:: Recorded data ::
......

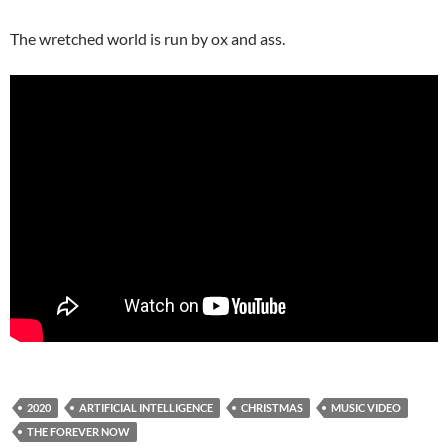
The wretched world is run by ox and ass.
2020
ARTIFICIAL INTELLIGENCE
CHRISTMAS
MUSIC VIDEO
THE FOREVER NOW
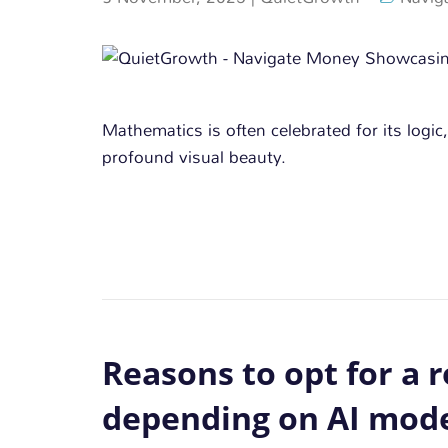
Mathematics is often celebrated for its logic,
profound visual beauty.
Reasons to opt for a r
depending on AI mode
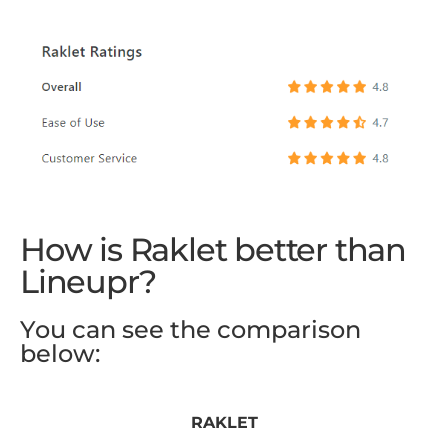
How is Raklet better than
Lineupr?
You can see the comparison
below:
RAKLET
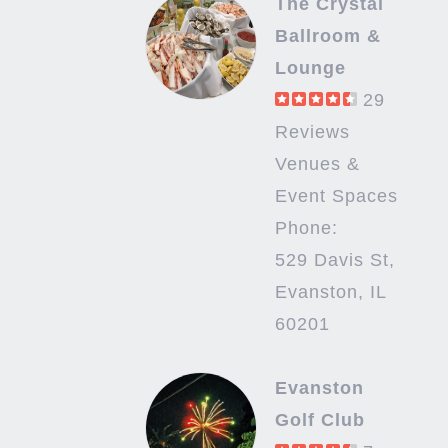
The Crystal
Ballroom &
Lounge
29
Reviews
Venues &
Event Spaces
Phone:
529 Davis St,
Evanston, IL
60201
Evanston
Golf Club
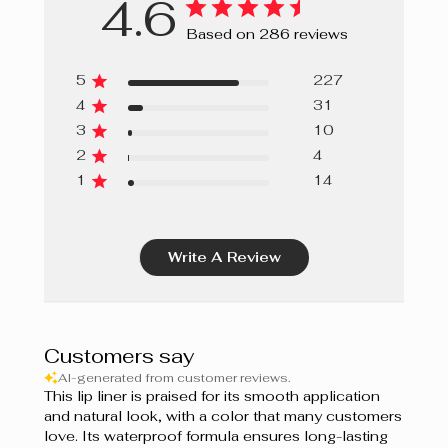
4.6
Ginger Bread
Based on 286 reviews
Papaya
5
227
Grapefruit
4
31
3
10
Sweet Berries
2
4
Cupcake
1
14
Guimauve
Write A Review
Bordeaux
Prune
Berry Mousse
Customers say
AI-generated from customer reviews.
Grenadine
This lip liner is praised for its smooth application
and natural look, with a color that many customers
Shiraz
love. Its waterproof formula ensures long-lasting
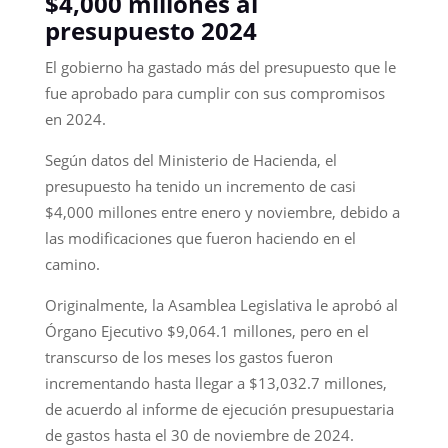
$4,000 millones al
presupuesto 2024
El gobierno ha gastado más del presupuesto que le
fue aprobado para cumplir con sus compromisos
en 2024.
Según datos del Ministerio de Hacienda, el
presupuesto ha tenido un incremento de casi
$4,000 millones entre enero y noviembre, debido a
las modificaciones que fueron haciendo en el
camino.
Originalmente, la Asamblea Legislativa le aprobó al
Órgano Ejecutivo $9,064.1 millones, pero en el
transcurso de los meses los gastos fueron
incrementando hasta llegar a $13,032.7 millones,
de acuerdo al informe de ejecución presupuestaria
de gastos hasta el 30 de noviembre de 2024.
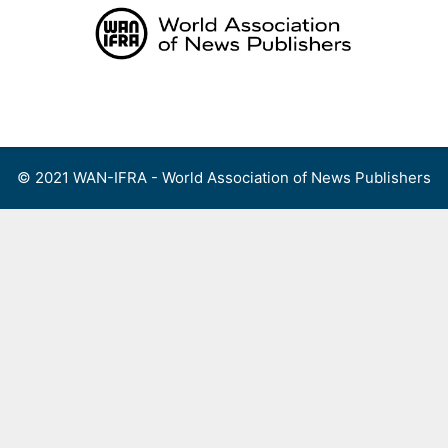
Skip
to
content
Menu
© 2021 WAN-IFRA - World Association of News Publishers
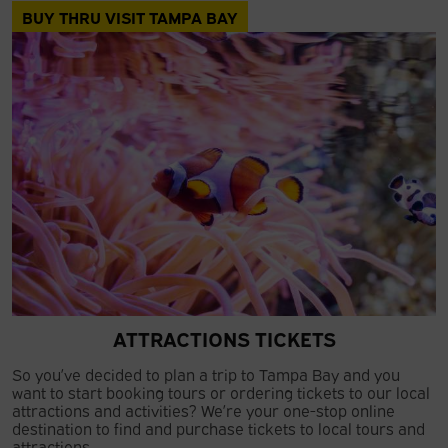
BUY THRU VISIT TAMPA BAY
ATTRACTIONS TICKETS
So you’ve decided to plan a trip to Tampa Bay and you
want to start booking tours or ordering tickets to our local
attractions and activities? We’re your one-stop online
destination to find and purchase tickets to local tours and
attractions.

......

:: Exercise ::
From the line holding "Reasons to opt for a r" to the line holding "Órgano Ejecutivo $9,064.1", both included, retype the entries above exactly and drop the pictures.

:: Exercise answer ::
Reasons to opt for a r
depending on AI mode
How is Raklet better than
Lineupr?
You can see the comparison
below:
RAKLET
The Crystal
Ballroom &
Lounge
29
Reviews
Venues &
Event Spaces
Phone:
529 Davis St,
Evanston, IL
60201
Evanston
Golf Club
4.6
Ginger Bread
Based on 286 reviews
Papaya
5
227
Grapefruit
4
31
3
10
Sweet Berries
2
4
Cupcake
1
14
Guimauve
Write A Review
Bordeaux
Prune
Berry Mousse
Customers say
AI-generated from customer reviews.
Grenadine
This lip liner is praised for its smooth application
and natural look, with a color that many customers
Shiraz
love. Its waterproof formula ensures long-lasting
$4,000 millones al
presupuesto 2024
El gobierno ha gastado más del presupuesto que le
fue aprobado para cumplir con sus compromisos
en 2024.
Según datos del Ministerio de Hacienda, el
presupuesto ha tenido un incremento de casi
$4,000 millones entre enero y noviembre, debido a
las modificaciones que fueron haciendo en el
camino.
Originalmente, la Asamblea Legislativa le aprobó al
Órgano Ejecutivo $9,064.1 millones, pero en el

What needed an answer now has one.